**What is expected**
Among the entries that follow, how many lines contain the string "přírodní"? Write the number alone.

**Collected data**

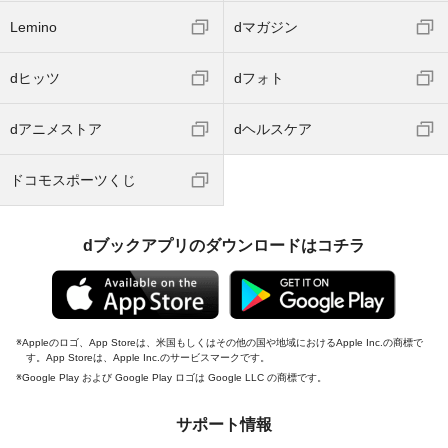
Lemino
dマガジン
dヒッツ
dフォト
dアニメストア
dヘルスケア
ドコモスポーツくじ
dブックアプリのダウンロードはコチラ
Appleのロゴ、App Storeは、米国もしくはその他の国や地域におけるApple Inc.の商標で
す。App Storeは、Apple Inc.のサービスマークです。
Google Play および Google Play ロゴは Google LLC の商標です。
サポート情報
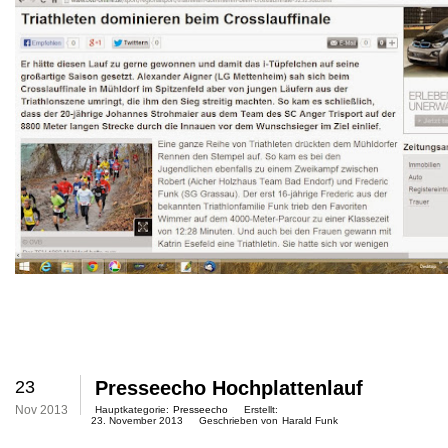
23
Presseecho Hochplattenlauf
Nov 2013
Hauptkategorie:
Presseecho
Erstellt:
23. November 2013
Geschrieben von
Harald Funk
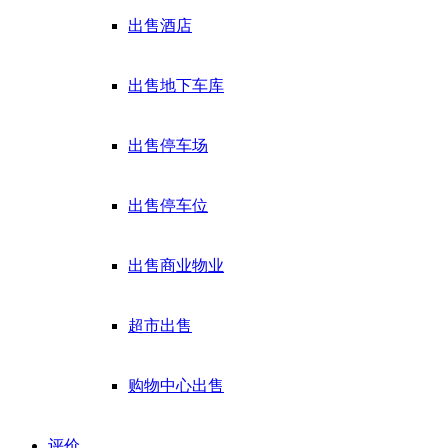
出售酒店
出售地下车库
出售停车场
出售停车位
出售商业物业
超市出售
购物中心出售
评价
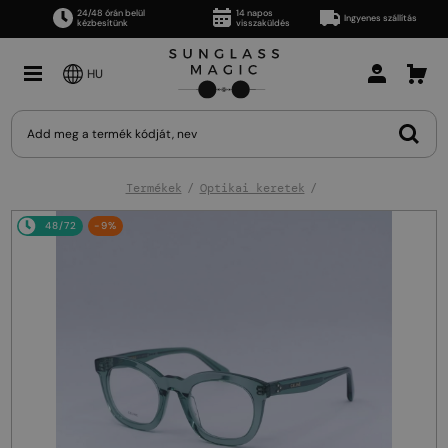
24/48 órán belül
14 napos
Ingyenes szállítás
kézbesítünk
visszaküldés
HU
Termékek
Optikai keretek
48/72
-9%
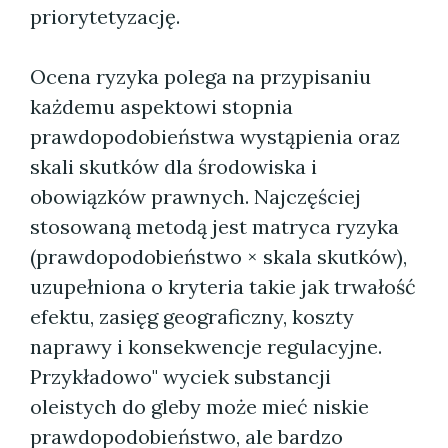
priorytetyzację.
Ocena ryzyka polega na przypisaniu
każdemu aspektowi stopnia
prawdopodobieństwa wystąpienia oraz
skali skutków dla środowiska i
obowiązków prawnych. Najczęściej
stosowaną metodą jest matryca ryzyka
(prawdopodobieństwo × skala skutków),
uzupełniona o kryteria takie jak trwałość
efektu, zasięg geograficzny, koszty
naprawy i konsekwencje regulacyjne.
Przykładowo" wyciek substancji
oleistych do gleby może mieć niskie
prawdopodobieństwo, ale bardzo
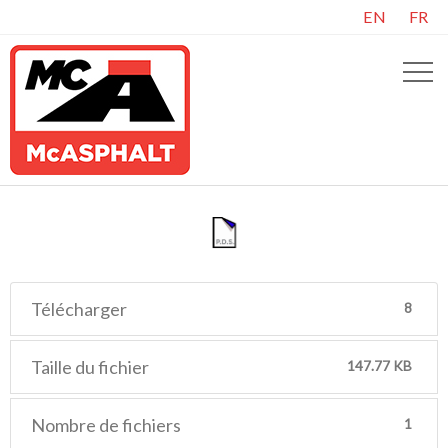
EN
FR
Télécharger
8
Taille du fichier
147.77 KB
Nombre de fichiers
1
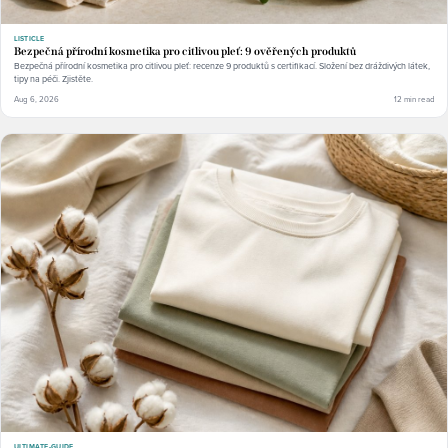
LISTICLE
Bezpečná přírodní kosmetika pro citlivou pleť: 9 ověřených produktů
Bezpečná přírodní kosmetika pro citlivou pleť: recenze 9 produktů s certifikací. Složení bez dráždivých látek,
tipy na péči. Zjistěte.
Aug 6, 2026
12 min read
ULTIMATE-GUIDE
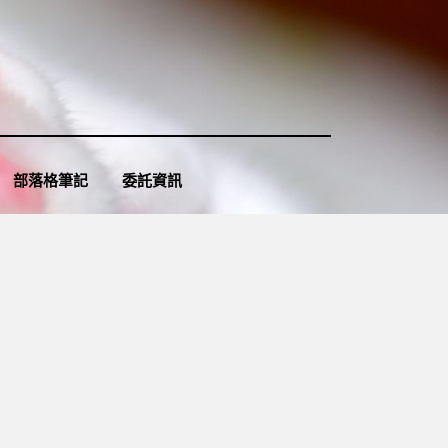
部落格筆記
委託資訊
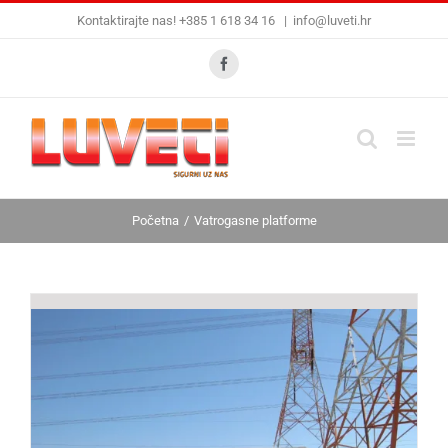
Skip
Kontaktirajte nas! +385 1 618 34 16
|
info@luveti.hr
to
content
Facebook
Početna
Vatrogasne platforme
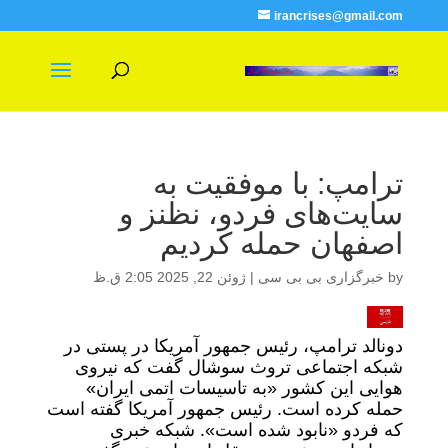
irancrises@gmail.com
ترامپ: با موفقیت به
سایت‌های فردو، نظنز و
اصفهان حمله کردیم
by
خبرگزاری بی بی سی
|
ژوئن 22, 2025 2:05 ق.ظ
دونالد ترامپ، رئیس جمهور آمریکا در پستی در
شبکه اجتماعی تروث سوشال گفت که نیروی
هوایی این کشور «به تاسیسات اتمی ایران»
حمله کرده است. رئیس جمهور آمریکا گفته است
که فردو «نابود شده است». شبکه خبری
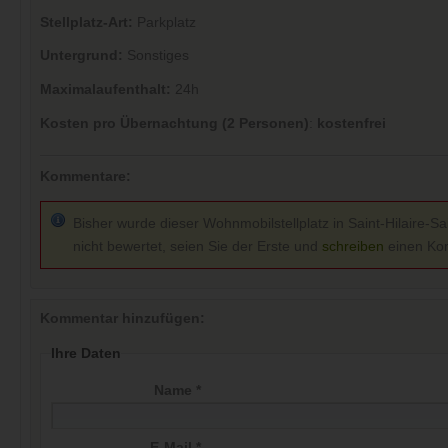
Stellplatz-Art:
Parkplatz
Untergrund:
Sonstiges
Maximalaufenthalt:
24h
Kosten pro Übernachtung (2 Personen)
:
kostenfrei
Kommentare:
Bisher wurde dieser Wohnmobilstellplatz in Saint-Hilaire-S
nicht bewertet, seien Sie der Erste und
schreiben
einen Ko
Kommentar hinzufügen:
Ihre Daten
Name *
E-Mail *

--

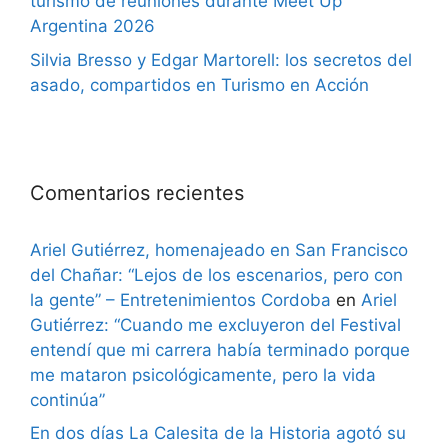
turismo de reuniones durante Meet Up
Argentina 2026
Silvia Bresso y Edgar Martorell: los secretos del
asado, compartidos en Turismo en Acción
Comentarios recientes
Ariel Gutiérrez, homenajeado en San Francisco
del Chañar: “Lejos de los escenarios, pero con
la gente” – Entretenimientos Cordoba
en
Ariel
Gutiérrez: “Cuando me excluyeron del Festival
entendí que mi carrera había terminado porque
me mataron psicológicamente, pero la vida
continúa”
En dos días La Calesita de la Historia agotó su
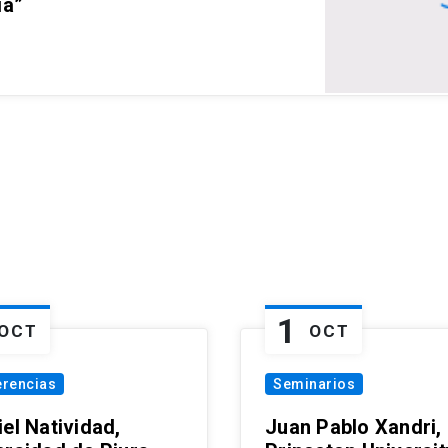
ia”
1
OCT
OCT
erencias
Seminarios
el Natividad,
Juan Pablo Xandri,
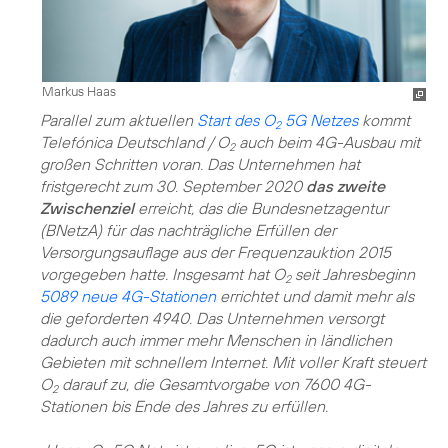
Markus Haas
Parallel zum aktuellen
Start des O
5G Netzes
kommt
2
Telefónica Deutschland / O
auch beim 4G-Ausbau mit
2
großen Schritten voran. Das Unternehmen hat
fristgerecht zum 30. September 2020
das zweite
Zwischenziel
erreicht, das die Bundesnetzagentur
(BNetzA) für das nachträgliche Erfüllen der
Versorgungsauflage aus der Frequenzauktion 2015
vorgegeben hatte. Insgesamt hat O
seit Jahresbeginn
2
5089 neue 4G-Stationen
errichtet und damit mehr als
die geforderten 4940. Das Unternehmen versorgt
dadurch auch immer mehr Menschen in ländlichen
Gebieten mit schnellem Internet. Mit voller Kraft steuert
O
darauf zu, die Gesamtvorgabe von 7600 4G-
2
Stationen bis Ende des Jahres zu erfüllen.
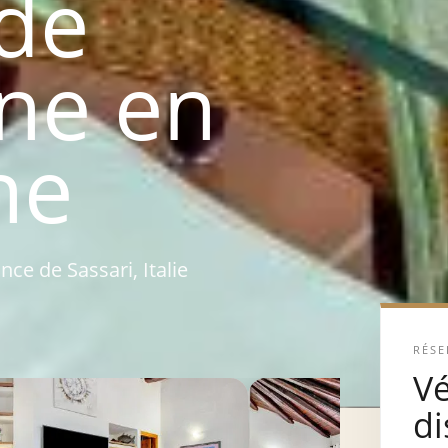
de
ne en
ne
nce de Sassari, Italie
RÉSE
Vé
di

* * *

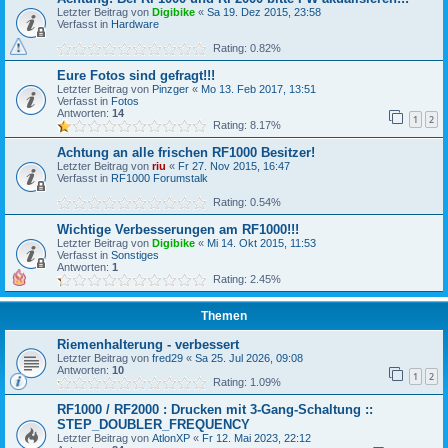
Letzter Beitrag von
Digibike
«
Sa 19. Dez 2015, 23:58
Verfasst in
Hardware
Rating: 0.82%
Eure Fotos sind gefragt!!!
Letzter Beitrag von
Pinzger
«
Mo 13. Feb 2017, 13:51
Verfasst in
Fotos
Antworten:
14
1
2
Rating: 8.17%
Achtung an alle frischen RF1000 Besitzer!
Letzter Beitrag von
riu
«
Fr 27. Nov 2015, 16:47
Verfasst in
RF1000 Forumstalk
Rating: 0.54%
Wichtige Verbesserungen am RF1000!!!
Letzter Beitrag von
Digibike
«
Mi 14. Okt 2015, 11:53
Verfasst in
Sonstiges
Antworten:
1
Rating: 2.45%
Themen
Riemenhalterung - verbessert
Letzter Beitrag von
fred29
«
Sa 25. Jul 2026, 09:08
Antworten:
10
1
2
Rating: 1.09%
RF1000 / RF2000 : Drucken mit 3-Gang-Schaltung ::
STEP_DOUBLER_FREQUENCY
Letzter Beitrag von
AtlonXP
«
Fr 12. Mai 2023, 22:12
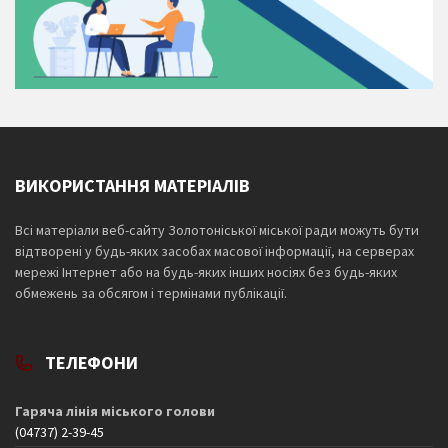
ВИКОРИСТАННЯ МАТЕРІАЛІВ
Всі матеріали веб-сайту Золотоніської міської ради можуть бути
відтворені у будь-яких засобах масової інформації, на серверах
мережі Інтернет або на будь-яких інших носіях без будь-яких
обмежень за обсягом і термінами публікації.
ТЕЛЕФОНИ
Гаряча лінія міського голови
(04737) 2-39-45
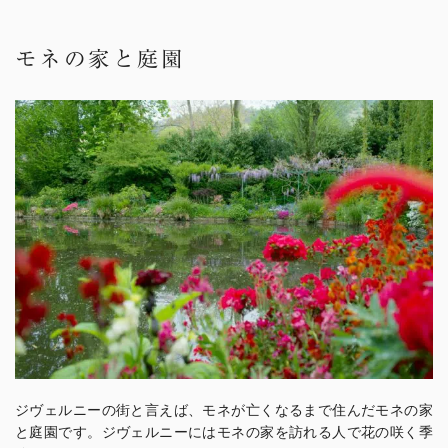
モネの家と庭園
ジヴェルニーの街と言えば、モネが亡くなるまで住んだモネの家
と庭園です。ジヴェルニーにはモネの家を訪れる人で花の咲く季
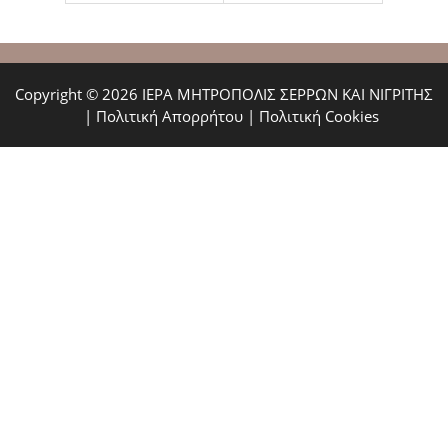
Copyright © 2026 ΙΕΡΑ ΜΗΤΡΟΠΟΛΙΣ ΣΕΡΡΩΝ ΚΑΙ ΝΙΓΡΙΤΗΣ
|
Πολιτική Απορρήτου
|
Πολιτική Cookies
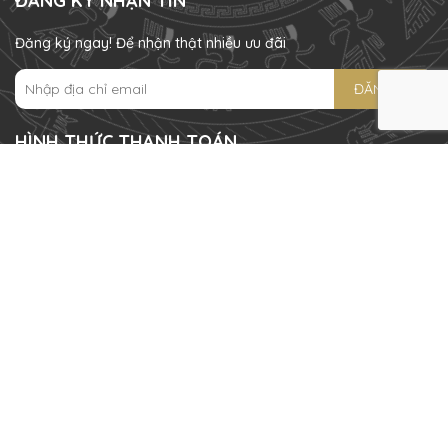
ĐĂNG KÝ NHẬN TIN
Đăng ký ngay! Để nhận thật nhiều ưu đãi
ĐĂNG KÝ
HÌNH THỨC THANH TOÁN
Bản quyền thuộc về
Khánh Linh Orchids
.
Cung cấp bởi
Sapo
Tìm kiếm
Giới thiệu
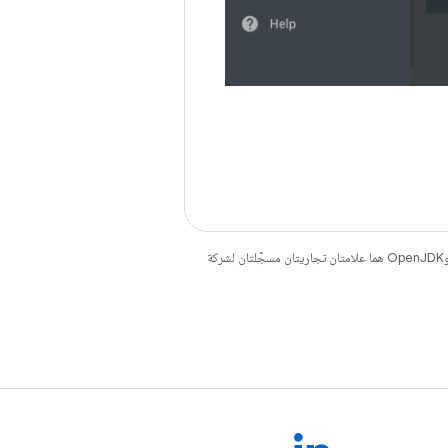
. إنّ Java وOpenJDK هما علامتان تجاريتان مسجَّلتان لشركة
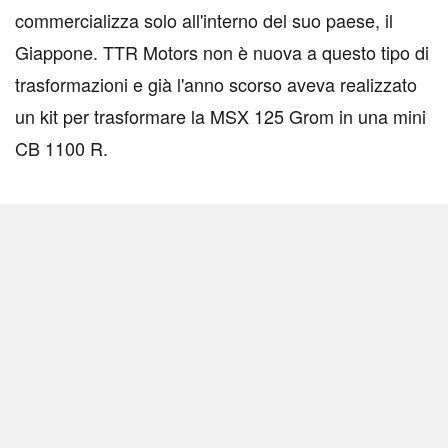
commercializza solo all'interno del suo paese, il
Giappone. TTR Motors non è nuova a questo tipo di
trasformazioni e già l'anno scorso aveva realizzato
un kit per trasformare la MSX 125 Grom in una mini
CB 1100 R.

**Answer to this problem**
2